After accounting for conceptual incompatibilities and the fact that PCE aggregates do not necessarily reflect true total spending, the authors examine 46 PCE categories that they deem comparable to corresponding CE categories. Their analysis shows that the Interview Survey does well, yielding high ratios of expenditures relative to the PCE for some of the largest categories of consumption: rent on owner occupied housing, rent and utilities, food at home, gasoline and other energy goods, new motor vehicles, and communication. Moreover, the ratios have remained stable over time. Only for certain categories involving small, irregular purchases does the Interview Survey do poorly. By contrast, the Diary Survey does poorly overall: in no major category does it have a higher ratio to the PCE than the Interview Survey, and in no major category is the ratio both high and stable.

But the dominance of the Interview Survey goes further. An examination of the precision of the CE data through coefficients of variation shows that these are appreciably higher in the Diary Survey than in the Interview Survey, indicating that data collected from the latter are considerably more precise than data collected from the former. Also, 72 percent of Diary Survey respondents reported no spending on rent and utilities, compared with 2 percent of Interview Survey respondents, and, over time, the Diary Survey had a high and increasing percentage of respondents who reported no spending for all categories. (Over time, the Interview Survey, too, had an increasing percentage of respondents who reported no spending for all categories, but the increase was not as pronounced.) The reason that reports of no spending make the survey results less accurate is that a substantial proportion of such reports is likely due to failure to report actual spending for one reason or another and all reports, including reports of no spending, enter into the calculations of expenditures. Because the Diary Survey has many more reports of no spending than the Interview Survey does, it is less precise than the Interview Survey.

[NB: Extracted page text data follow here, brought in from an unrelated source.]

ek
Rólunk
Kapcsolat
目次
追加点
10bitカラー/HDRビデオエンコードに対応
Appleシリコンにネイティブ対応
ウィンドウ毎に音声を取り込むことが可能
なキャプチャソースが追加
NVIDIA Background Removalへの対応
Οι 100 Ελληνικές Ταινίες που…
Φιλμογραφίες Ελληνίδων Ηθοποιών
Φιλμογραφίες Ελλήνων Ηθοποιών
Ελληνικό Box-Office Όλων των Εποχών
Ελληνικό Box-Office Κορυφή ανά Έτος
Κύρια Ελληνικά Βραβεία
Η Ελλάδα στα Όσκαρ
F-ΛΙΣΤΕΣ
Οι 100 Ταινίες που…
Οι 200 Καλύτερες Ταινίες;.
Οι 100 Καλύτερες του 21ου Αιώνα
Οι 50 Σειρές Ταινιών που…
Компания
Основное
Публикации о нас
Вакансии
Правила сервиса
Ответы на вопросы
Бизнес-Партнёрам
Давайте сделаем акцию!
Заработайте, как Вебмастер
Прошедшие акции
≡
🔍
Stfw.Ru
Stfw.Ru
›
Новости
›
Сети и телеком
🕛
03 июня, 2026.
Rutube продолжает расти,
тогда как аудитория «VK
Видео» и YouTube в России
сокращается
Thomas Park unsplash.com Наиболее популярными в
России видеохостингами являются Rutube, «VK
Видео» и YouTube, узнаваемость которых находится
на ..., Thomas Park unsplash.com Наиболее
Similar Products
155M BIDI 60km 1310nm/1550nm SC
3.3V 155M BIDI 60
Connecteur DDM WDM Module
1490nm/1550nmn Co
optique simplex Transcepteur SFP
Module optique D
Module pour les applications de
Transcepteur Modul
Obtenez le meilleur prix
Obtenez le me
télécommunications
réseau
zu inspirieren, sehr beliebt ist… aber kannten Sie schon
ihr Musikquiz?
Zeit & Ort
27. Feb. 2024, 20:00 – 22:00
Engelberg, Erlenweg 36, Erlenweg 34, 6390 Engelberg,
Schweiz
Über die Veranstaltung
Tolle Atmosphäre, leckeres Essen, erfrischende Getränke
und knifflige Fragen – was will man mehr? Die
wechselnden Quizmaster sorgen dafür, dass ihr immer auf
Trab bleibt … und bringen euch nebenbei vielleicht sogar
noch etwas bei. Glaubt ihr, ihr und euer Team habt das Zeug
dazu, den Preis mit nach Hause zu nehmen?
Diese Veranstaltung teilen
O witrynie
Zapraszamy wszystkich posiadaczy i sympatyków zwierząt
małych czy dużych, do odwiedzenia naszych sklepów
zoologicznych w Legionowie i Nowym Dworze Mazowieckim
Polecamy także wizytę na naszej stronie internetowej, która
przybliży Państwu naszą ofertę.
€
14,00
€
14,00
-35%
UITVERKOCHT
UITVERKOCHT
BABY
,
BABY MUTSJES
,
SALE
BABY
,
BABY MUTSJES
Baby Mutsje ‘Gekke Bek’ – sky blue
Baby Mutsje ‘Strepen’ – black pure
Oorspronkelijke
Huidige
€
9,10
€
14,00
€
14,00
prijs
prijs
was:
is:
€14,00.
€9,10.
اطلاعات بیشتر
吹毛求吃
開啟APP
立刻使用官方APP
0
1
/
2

In the last part of their analysis, the authors investigate whether and to what degree the CE sample is a representative one. To evaluate representativeness, they compare the distribution of household characteristics in the CE with that in the Current Population Survey (CPS), produced by the Census Bureau for the BLS. They find that the CE is no less representative than the CPS. Although other researchers have found that the top 4 or 5 percentiles of income are slightly underrepresented and the bottom few percentiles are not, Bee, Meyer, and Sullivan point out that this slight departure from representativeness has implications for how CE data are appropriately used.

In this regard, the underrepresentation at the top of the income distribution, especially as it varies considerably across expenditure categories, introduces bias into the CE, making uses of the data that rely on aggregates likely to be biased as well. Thus, changes in the relative reporting of different types of goods translate into bias in the CPI. But the situation is by no means bleak: as mentioned earlier, certain categories of expenditures—especially the larger ones—are well measured, particularly in the Interview Survey, so research that relies on those categories is appropriate. Also, research on poverty is appropriate because such research examines the bottom of the income distribution and the underrepresentation at the top is irrelevant. By contrast, the appropriateness of research into inequality varies: statistics that do not depend heavily on the top few percentiles of the distribution, such as 90-10 ratios, will yield fruitful results, whereas those which do, such as variances and Gini coefficients, will not. In sum, done discriminately, research using the Consumer Expenditure Survey is worth our expenditure of energy and need not be an inordinate consumer of our time.